What you have to do — Give back an exact copy of the entries beneath, minus the pictures.
Top of Entries provided
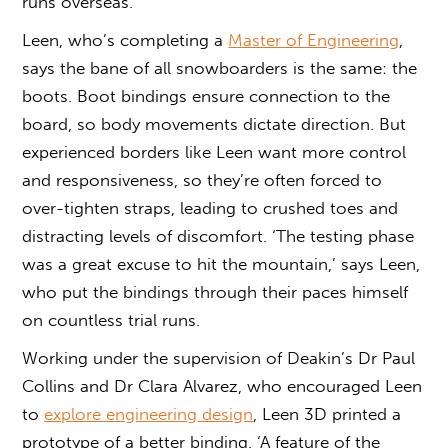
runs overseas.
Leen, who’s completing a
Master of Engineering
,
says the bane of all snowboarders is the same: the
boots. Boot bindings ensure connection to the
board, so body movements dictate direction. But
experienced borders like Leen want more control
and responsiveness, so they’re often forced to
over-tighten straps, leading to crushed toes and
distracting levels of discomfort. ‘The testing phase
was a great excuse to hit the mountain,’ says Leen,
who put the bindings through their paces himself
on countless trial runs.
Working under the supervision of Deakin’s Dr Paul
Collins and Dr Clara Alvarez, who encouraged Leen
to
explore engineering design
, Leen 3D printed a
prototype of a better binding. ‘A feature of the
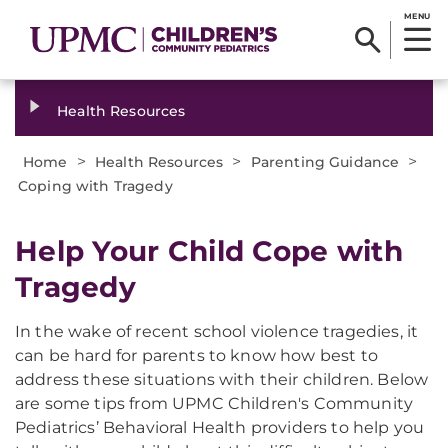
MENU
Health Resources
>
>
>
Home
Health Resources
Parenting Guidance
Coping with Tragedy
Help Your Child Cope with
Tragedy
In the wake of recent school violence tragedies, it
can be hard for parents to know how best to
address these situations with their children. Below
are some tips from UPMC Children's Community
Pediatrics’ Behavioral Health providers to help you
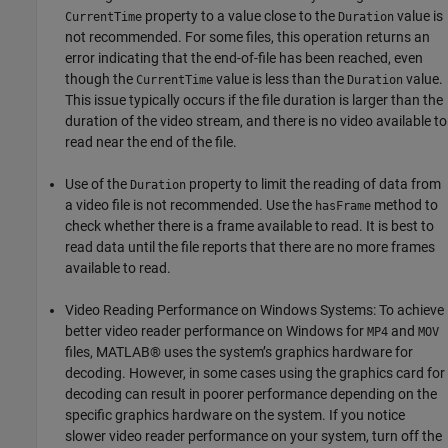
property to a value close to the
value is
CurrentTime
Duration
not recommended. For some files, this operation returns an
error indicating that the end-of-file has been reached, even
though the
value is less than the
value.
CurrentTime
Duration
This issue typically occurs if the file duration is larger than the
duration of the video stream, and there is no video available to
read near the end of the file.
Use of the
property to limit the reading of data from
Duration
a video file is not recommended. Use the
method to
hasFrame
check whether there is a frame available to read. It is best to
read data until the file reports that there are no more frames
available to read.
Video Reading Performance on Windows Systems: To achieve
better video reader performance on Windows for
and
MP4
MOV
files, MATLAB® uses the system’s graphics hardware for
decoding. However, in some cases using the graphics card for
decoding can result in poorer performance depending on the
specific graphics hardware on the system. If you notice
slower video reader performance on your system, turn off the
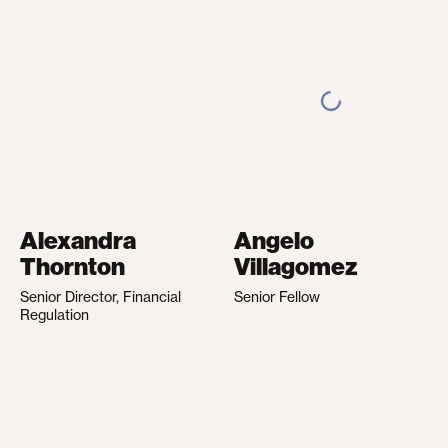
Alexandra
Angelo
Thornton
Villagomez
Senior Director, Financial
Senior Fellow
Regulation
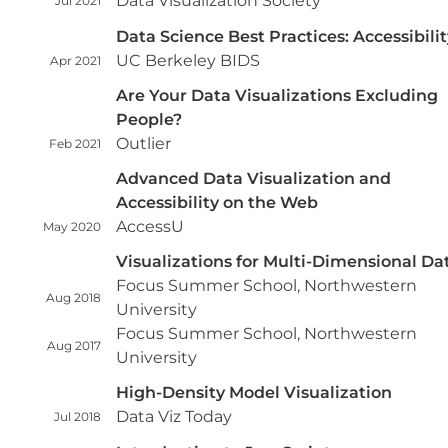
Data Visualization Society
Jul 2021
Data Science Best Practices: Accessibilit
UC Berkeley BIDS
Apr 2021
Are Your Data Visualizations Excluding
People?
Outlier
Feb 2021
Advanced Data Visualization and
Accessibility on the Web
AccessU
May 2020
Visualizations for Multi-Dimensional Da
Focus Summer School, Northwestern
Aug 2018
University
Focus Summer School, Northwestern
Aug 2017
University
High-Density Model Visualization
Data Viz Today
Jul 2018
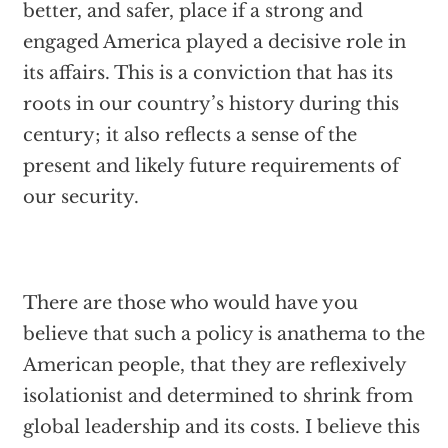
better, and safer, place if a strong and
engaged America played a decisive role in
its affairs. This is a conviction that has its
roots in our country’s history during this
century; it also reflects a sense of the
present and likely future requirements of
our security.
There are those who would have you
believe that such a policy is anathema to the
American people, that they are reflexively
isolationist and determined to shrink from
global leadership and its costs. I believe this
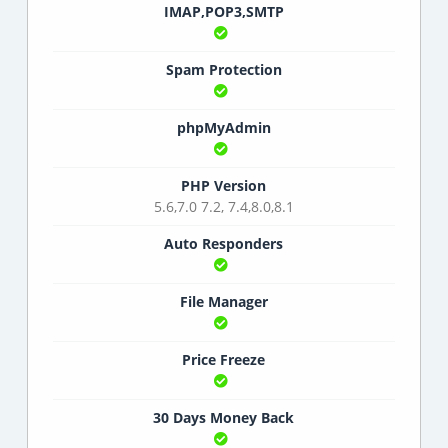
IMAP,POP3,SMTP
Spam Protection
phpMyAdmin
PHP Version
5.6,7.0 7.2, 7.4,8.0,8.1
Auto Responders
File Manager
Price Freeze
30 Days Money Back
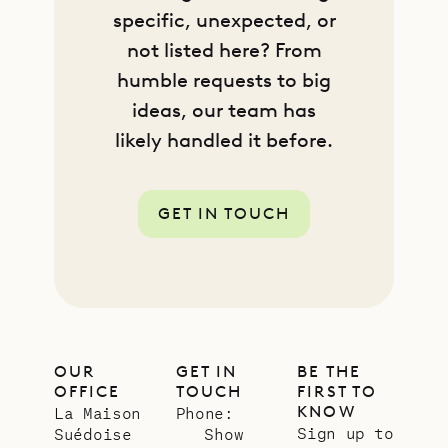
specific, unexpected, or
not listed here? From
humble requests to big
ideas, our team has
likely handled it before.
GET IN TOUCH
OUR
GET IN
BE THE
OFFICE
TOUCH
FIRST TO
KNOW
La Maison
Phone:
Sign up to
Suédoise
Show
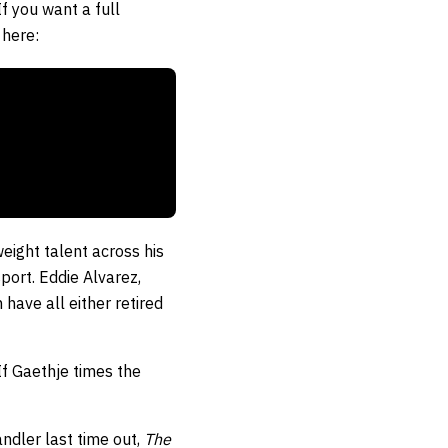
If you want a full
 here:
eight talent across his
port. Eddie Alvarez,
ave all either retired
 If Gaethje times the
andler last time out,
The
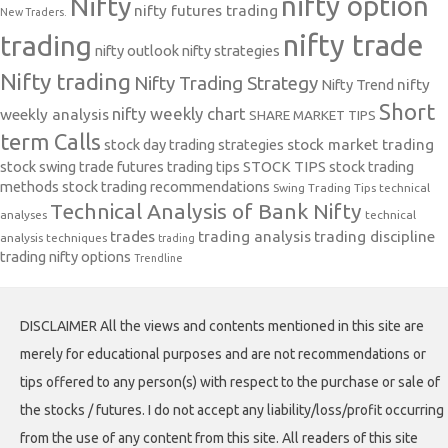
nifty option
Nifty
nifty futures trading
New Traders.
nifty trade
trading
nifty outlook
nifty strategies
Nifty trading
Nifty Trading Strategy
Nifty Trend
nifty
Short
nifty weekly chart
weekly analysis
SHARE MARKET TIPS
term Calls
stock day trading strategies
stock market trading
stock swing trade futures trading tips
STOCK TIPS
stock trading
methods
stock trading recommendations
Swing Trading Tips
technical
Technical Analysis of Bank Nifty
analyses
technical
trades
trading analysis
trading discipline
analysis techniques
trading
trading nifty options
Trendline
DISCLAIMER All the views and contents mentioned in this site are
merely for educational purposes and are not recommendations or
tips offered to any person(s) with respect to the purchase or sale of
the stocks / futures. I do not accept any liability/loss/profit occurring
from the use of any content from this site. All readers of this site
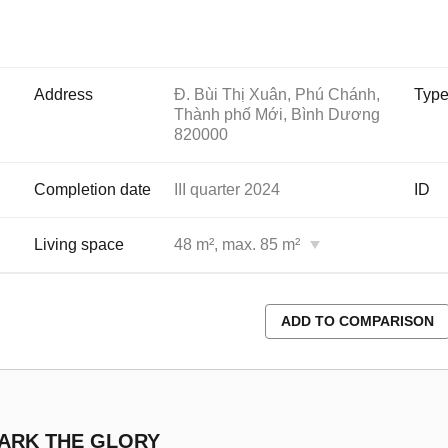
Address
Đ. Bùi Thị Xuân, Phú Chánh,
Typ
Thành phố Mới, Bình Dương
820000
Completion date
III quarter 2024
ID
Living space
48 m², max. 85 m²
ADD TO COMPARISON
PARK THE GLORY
Bottom of Entries provided
Solution for this problem —
runs overseas.
Leen, who’s completing a
Master of Engineering
,
says the bane of all snowboarders is the same: the
boots. Boot bindings ensure connection to the
board, so body movements dictate direction. But
experienced borders like Leen want more control
and responsiveness, so they’re often forced to
over-tighten straps, leading to crushed toes and
distracting levels of discomfort. ‘The testing phase
was a great excuse to hit the mountain,’ says Leen,
who put the bindings through their paces himself
on countless trial runs.
Working under the supervision of Deakin’s Dr Paul
Collins and Dr Clara Alvarez, who encouraged Leen
to
explore engineering design
, Leen 3D printed a
prototype of a better binding. ‘A feature of the
MENU
Health Resources
>
>
>
Home
Health Resources
Parenting Guidance
Coping with Tragedy
Help Your Child Cope with
Tragedy
In the wake of recent school violence tragedies, it
can be hard for parents to know how best to
address these situations with their children. Below
are some tips from UPMC Children's Community
Pediatrics’ Behavioral Health providers to help you
property to a value close to the
value is
CurrentTime
Duration
not recommended. For some files, this operation returns an
error indicating that the end-of-file has been reached, even
though the
value is less than the
value.
CurrentTime
Duration
This issue typically occurs if the file duration is larger than the
duration of the video stream, and there is no video available to
read near the end of the file.
Use of the
property to limit the reading of data from
Duration
a video file is not recommended. Use the
method to
hasFrame
check whether there is a frame available to read. It is best to
read data until the file reports that there are no more frames
available to read.
Video Reading Performance on Windows Systems: To achieve
better video reader performance on Windows for
and
MP4
MOV
files, MATLAB® uses the system’s graphics hardware for
decoding. However, in some cases using the graphics card for
decoding can result in poorer performance depending on the
specific graphics hardware on the system. If you notice
slower video reader performance on your system, turn off the
Alexandra
Angelo
Thornton
Villagomez
Senior Director, Financial
Senior Fellow
Regulation
Data Visualization Society
Jul 2021
Data Science Best Practices: Accessibilit
UC Berkeley BIDS
Apr 2021
Are Your Data Visualizations Excluding
People?
Outlier
Feb 2021
Advanced Data Visualization and
Accessibility on the Web
AccessU
May 2020
Visualizations for Multi-Dimensional Da
Focus Summer School, Northwestern
Aug 2018
University
Focus Summer School, Northwestern
Aug 2017
University
High-Density Model Visualization
Data Viz Today
Jul 2018
better, and safer, place if a strong and
engaged America played a decisive role in
its affairs. This is a conviction that has its
roots in our country’s history during this
century; it also reflects a sense of the
present and likely future requirements of
our security.
There are those who would have you
believe that such a policy is anathema to the
American people, that they are reflexively
isolationist and determined to shrink from
global leadership and its costs. I believe this
IMAP,POP3,SMTP
Spam Protection
phpMyAdmin
PHP Version
5.6,7.0 7.2, 7.4,8.0,8.1
Auto Responders
File Manager
Price Freeze
30 Days Money Back
specific, unexpected, or
not listed here? From
humble requests to big
ideas, our team has
likely handled it before.
GET IN TOUCH
OUR
GET IN
BE THE
OFFICE
TOUCH
FIRST TO
KNOW
La Maison
Phone:
Sign up to
Suédoise
Show
If you want a full
 here:
eight talent across his
port. Eddie Alvarez,
ave all either retired
 If Gaethje times the
andler last time out,
The
nifty option
Nifty
nifty futures trading
New Traders.
nifty trade
trading
nifty outlook
nifty strategies
Nifty trading
Nifty Trading Strategy
Nifty Trend
nifty
Short
nifty weekly chart
weekly analysis
SHARE MARKET TIPS
term Calls
stock day trading strategies
stock market trading
stock swing trade futures trading tips
STOCK TIPS
stock trading
methods
stock trading recommendations
Swing Trading Tips
technical
Technical Analysis of Bank Nifty
analyses
technical
trades
trading analysis
trading discipline
analysis techniques
trading
trading nifty options
Trendline
DISCLAIMER All the views and contents mentioned in this site are
merely for educational purposes and are not recommendations or
tips offered to any person(s) with respect to the purchase or sale of
the stocks / futures. I do not accept any liability/loss/profit occurring
from the use of any content from this site. All readers of this site
Address
Đ. Bùi Thị Xuân, Phú Chánh,
Typ
Thành phố Mới, Bình Dương
820000
Completion date
III quarter 2024
ID
Living space
48 m², max. 85 m²
ADD TO COMPARISON
PARK THE GLORY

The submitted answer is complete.